26 Seiten, Note: 1,0


Leseprobe


Inhalt

1. Einleitung

2. Hauptteil
2.1. Kurzcharakteristik des Films
2.1.1. Gestaltung des Films
2.1.2. Darstellung der verschiedenen Ebenen in dem Film
2.2. Biblische Elemente in der „Truman Show“
2.2.1. Die Erschaffung der Welt/Genesis und die Schaffung der Schow
2.2.2. Das Paradies und Seahaven
2.2.3. Der Fall des Menschen und Trumans Erkenntnis
2.2.4. Der Gang Jesu auf dem Wasser und Truman
2.3. Bezug des Höhlengleichnisses von Platon auf „Die Truman Show“
2.3.1. Die Schatten an der Wand der Höhle und Truman
2.3.2. Die Entfesselung und Truman.12 ?
2.3.3. Der Aufstieg zum Licht und Truman
2.4. Gnostizismus und „Die Truman Show“
2.4.1. Das gnostische Weltbild
2.4.2. Die gnostischen Evangelien
2.4.2.1. Die Suche nach dem rechten Weg
2.4.2.2. Nichtwissen als Ursprung des Leidens
2.4.2.3. Erkenntnis und Befreiung
2.4.2.4. die Lehrer-Funktion

3. Schluß

Literaturverzeichnis

1. Einleitung

Im Vordergrund von Peter Weirs Film „Die Truman Show“ steht die Beschäftigung mit der Welt der Medien und vor allem mit der Rolle des Fernsehens, das trotz der neueren Entwicklungen weiterhin als das Leitmedium in modernen Informationsgesellschaften zu betrachten ist. Das Genre, das die „Truman Show“ als besonders charakteristisch in den Mittelpunkt stellt, ist die „Soap Opera“, also die Verdoppelung des Alltags in Form der Fernsehserie. Nach Knut Hickethier sind die offenen Formen des Fernsehens die der täglich präsentierten soap operas und shows. Sie bauen eine zeitlich unabgeschlossene, aber dennoch überschaubare Parallelwelt auf. Mit der Zunahme offener Formen werden laut Hickethier Sinnstiftung, Orientierung und Integrationsformen gegeben, aber auch ständig umgebaut.[1] Peter Weir spitzt das Paradigma „Soap Opera“ zu, indem er sie um die Dimension des „Reality TV“ erweitert: Truman ist „echt“, er spielt sich nicht selbst, sondern er ist er selbst, und in ihm können die Fernsehzuschauer gewissermaßen sich selbst beobachten, wie sie wirklich sind. Sie werden zu Voyeuren ihrer eigenen Existenz, ohne für dieses so beobachtete Leben Verantwortung übernehmen zu müssen.

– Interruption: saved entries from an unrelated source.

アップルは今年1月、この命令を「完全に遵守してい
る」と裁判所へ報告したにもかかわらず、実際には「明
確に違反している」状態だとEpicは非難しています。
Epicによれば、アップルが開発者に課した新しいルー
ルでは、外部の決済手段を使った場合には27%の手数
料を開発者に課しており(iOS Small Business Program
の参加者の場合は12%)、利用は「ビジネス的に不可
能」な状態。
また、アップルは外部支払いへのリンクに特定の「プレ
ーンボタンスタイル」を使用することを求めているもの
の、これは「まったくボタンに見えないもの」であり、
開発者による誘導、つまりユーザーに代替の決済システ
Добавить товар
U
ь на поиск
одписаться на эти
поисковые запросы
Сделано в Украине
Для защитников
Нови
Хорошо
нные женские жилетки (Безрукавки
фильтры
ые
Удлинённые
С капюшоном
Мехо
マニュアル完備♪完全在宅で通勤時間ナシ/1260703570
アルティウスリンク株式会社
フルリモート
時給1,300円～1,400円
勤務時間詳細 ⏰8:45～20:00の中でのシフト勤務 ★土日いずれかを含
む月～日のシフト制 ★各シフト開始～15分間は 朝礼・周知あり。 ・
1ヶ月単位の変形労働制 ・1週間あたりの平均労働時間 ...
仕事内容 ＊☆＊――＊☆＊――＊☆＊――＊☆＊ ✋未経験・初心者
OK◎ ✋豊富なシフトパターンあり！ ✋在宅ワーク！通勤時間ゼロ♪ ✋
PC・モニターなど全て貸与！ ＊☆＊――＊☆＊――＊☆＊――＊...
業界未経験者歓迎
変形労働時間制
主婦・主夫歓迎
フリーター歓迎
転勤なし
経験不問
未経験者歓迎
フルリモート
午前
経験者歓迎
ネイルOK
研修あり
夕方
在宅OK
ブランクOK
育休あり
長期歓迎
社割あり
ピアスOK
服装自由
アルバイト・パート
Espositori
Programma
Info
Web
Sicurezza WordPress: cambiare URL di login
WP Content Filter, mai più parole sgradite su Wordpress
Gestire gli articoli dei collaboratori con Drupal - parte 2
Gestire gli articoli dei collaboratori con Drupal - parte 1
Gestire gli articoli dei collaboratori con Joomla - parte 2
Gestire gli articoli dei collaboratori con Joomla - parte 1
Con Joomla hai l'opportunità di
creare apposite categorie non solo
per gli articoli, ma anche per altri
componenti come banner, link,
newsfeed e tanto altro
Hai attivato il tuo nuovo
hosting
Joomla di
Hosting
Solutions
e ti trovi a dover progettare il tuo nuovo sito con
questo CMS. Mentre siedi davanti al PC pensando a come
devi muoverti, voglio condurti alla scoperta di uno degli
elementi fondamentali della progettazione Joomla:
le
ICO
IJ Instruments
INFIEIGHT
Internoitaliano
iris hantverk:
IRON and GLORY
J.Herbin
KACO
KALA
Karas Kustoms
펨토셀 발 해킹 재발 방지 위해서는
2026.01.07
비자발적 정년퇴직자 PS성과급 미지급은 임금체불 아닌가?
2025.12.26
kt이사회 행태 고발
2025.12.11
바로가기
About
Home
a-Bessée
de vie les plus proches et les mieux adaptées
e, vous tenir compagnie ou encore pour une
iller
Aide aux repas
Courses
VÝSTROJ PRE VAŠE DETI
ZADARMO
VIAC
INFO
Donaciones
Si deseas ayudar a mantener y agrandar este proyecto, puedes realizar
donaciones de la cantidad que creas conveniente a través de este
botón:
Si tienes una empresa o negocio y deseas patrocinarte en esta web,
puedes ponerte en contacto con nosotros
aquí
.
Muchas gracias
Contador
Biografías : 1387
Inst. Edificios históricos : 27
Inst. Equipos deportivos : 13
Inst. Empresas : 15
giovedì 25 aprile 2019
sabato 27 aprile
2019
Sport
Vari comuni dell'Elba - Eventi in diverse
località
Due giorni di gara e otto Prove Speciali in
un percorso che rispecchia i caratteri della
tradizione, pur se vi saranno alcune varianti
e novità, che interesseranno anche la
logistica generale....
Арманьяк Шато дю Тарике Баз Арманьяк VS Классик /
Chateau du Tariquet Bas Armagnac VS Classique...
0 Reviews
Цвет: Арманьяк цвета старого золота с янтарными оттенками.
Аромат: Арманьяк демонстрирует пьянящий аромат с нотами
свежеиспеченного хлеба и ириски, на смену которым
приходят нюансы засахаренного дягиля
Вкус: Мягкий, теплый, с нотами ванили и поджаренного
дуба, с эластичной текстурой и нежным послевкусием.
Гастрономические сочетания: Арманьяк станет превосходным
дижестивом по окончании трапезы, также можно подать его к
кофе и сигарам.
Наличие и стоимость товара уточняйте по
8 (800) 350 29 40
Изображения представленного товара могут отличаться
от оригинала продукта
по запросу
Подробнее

Seit Anfang der achtziger Jahre wurde immer häufiger die Frage aufgeworfen, ob nicht gerade Fernsehen religiöse Funktionen übernommen habe und welche Wirkungen die „TV-Religion“ ausübe.[2] In der heutigen, stark medial beeinflußten Lebenswelt wird auch die religiöse Dimension zunehmend in Kino, Fernsehen und Cyberwelt verlangt.[3] Günther Thomas lenkt die Aufmerksamkeit auf die liturgische Ordnung und Kosmologie des Fernseh-Programms. Im Kontext der Rezeptionsforschung wird erkannt, daß wiederkehrende Programmangebote in die Alltagsroutine der Zuschauer so eingebunden werden, daß sie Bestandteil von Ritualen im Alltag werden.[4] Die medienwissenschaftliche Erforschung läßt eine übergreifende Nähe zu mythischer Narration und nach Analogien zu religiöser Sinngebung und Vergewisserung erkennen. Peter Weirs „Die Truman Show“ ist ein schönes Beispiel dafür, daß das Kino einer der Orte ist, an dem die Gegenwart Fragen reflektiert, die in vergangenen Zeiten vor allem im religiösen Raum angesiedelt waren.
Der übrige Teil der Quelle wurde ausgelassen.